Just to get some sort of an answer, I assumed all the batteries had an internal resistance of 0.2 ohms.
This assumes the diodes have a drop of 1 volt at this current:

[PLAIN]http://dl.dropbox.com/u/4222062/currents.PNG[/QUOTE]

 

[vk6kro]

I guess you mean the circuit without the diodes.

The current from the 6 volt battery is 423.077 mA.

This splits into two currents.

346.154 mA goes into the 10 ohm resistor and 76.923 mA goes into the 3 volt battery via the 6 ohm resistor.

The voltage across the 10 ohm resistor is 3.46 volts.

 

[KuriousKid]

No, I mean to say the Circuit with Diodes in place. Won't the current from both batteries will flow into 10 Ohm resistor [addition of current?] and then again split exactly same way as it merged and flow back into Batteries?

I guess you mean the circuit without the diodes.

The current from the 6 volt battery is 423.077 mA.

This splits into two currents.

346.154 mA goes into the 10 ohm resistor and 76.923 mA goes into the 3 volt battery via the 6 ohm resistor.

The voltage across the 10 ohm resistor is 3.46 volts.

 

[vk6kro]

Assume 1 volt drop across the diode in the left loop.

The current will be (6 volts minus 1 volt) divided by (6 ohms plus 10 ohms). so, 5 / 16 or 0.312 amps.

The voltage across the 10 ohms resistor is then 0.312 amps times 10 ohms or 3.12 volts. (V = I * R)

So, the diode on the right is reverse biased and cannot conduct any current.

 

[KuriousKid]

That's what confuses me. I thought if both sources have same power (P=V*I=6x3=3x6=18) they might be considered as identical sources. Doesn't it work based on Power?

Assume 1 volt drop across the diode in the left loop.

The current will be (6 volts minus 1 volt) divided by (6 ohms plus 10 ohms). so, 5 / 16 or 0.312 amps.

The voltage across the 10 ohms resistor is then 0.312 amps times 10 ohms or 3.12 volts. (V = I * R)

So, the diode on the right is reverse biased and cannot conduct any current.

 

[vk6kro]

That's what confuses me. I thought if both sources have same power (P=V*I=6x3=3x6=18) they might be considered as identical sources. Doesn't it work based on Power?

No, it doesn't work that way. The battery produces a voltage, but it can't control the current. The current is a result of what load you put on the battery.

Batteries have effectively got an internal resistance which you can use to find out how the battery will behave under load.

This internal resistance is effectively in series with the battery, so that even if you short circuit the battery the current will not be infinite.

With an alkaline AA cell, for example, if you short circuit it, the current will be about 8 amps, so you can work out that this battery has an internal resistance of 0.1875 ohms.

It is because the internal resistance has 1.5 volts across it and 8 amps flowing in it so it must have a resistance of 1.5 volts / 8 amps or 0.1875 ohms. This is Ohm's Law.

This is pretty good, but you can see why a bunch of AA cells probably couldn't start a car.
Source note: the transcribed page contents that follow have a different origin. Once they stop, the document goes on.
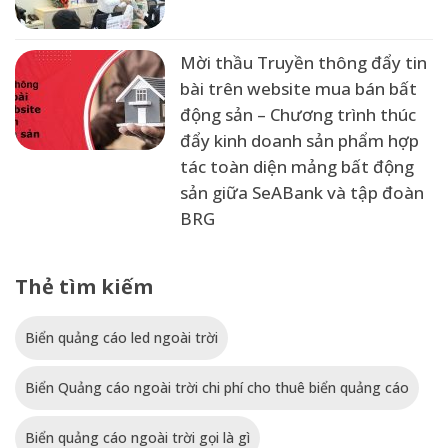
Mời thầu Truyền thông đẩy tin
bài trên website mua bán bất
động sản – Chương trình thúc
đẩy kinh doanh sản phẩm hợp
tác toàn diện mảng bất động
sản giữa SeABank và tập đoàn
BRG
Thẻ tìm kiếm
Biển quảng cáo led ngoài trời
Biển Quảng cáo ngoài trời chi phí cho thuê biển quảng cáo
Biển quảng cáo ngoài trời gọi là gì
They might be able to supply 12 volts, but their internal resistance is too high to produce the 100 amps or more it takes to turn the starter motor in a car.

 

[KuriousKid]

I see. from your answer got another question. What does AC generator produces? Current or Voltage?

No, it doesn't work that way. The battery produces a voltage, but it can't control the current. The current is a result of what load you put on the battery.

 

[vk6kro]

I see. from your answer got another question. What does AC generator produces? Current or Voltage?

It produces both, but the current doesn't flow unless there is a path for it to flow in.

So, as you might expect, if you have wires coming out of the generator and they are not connected to anything, there is no current flowing.

There would be an AC voltage on the wires and you could measure this (in volts) with a suitable meter.

If you did connect a resistor across the output wires, there would be an AC current flowing.